Mercanti di dolore
Il commercio internazionale di prodotti per le forze di sicurezza per torturare equipaggiamenti, per causare scariche elettriche, congegni serra-dita, ceppi di ferro, manganelli con chiodi, gas incapacitanti, ecc.) è in notevole crescita. È la denuncia di Amnesty International contenuta nel rapporto “Mercanti di dolore”, reso pubblico nei giorni scorsi.
Non c’è da meravigliarsi, l’offerta c’è perché esiste una domanda rilevante, visto il gran numero di Paesi in cui la tortura è prassi abituale (secondo Amnesty almeno un centinaio di Paesi). È quindi evidente che il mancato controllo dei governi sul commercio di equipaggiamenti per la sicurezza contribuisce alla diffusione delle sevizie nei confronti di altri esseri umani. Sono pochi, infatti, i governi che controllano in maniera adeguata la produzione e l’esportazione di apparati per la polizia.

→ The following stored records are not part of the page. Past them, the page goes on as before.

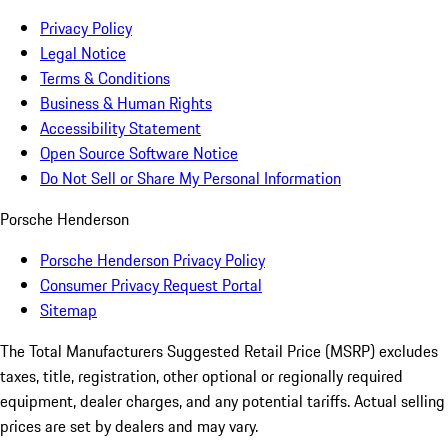
Privacy Policy
Legal Notice
Terms & Conditions
Business & Human Rights
Accessibility Statement
Open Source Software Notice
Do Not Sell or Share My Personal Information
Porsche Henderson
Porsche Henderson Privacy Policy
Consumer Privacy Request Portal
Sitemap
The Total Manufacturers Suggested Retail Price (MSRP) excludes
taxes, title, registration, other optional or regionally required
equipment, dealer charges, and any potential tariffs. Actual selling
prices are set by dealers and may vary.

Nel periodo 1999-2003 Amnesty ha individuato 59 aziende che in 12 Paesi producono attrezzature in grado di causare elettroshock: Brasile, Cina, Corea del Sud, Federazione Russa, Francia, Israele, Messico, Polonia, Repubblica Ceca, USA, Sud Africa e Taiwan. Negli anni ’90-’97, invece, Amnesty ha individuato solo 20 imprese.
Perché tanto successo? “Le attrezzature per provocare scariche elettriche sono in enorme crescita – afferma Sauro Scarpelli, coordinatore armi di Amnesty a Londra – perché non lasciano segni sul corpo e costituiscono, quindi, una sorta di garanzia di impunità per i torturatori, che non potranno essere incriminati”.
Gli Stati Uniti, fra i Paesi leader del commercio di materiali in grado di provocare scariche elettriche, sono fra i pochi a subordinare l’esportazione al possesso di apposite licenze. Le autorizzazioni, però, non mettono al riparo dal rischio che tali strumenti di tortura siano venduti a regimi liberticidi. Nel 2002 il Dipartimento al Commercio di Washington ha autorizzato la vendita di questi strumenti a 12 Paesi (Bangladesh, Brasile, Ecuador, Ghana, Honduras, India, Giordania, Libano, Messico, Arabia Saudita, Sud Africa e Venezuela) che un’altra branca dell’Amministrazione Usa, il Dipartimento di Stato ha messo proprio fra “i cattivi” a causa del continuo ricorso alla tortura. Le autorità nordamericane, tuttavia, hanno respinto la richiesta di esportare bastoni elettrici alla Nigeria. Nel 2002 l’ammontare delle licenze di esportazione di tali apparecchiature è stato di circa 15 milioni di dollari.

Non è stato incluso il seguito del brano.